Type out each entry exactly as it appears, but keep every image out.

Saved entries:
Content starts
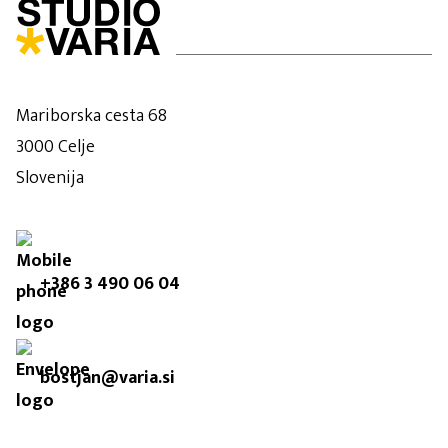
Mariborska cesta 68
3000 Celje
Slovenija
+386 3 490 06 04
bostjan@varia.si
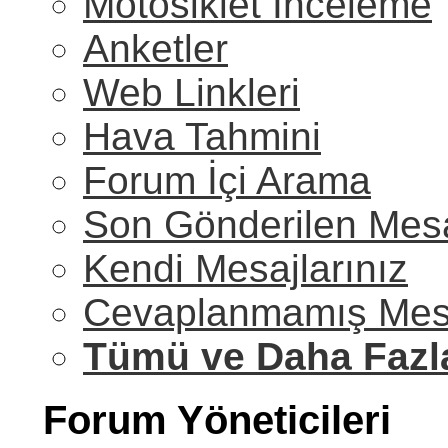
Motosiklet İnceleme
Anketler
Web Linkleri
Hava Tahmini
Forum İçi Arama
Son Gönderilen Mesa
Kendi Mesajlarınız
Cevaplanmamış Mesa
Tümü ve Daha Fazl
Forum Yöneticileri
Content ends
__EXERCISE RESULT__.
Mariborska cesta 68
3000 Celje
Slovenija
+386 3 490 06 04
bostjan@varia.si
Motosiklet İnceleme
Anketler
Web Linkleri
Hava Tahmini
Forum İçi Arama
Son Gönderilen Mesa
Kendi Mesajlarınız
Cevaplanmamış Mesa
Tümü ve Daha Fazl
Forum Yöneticileri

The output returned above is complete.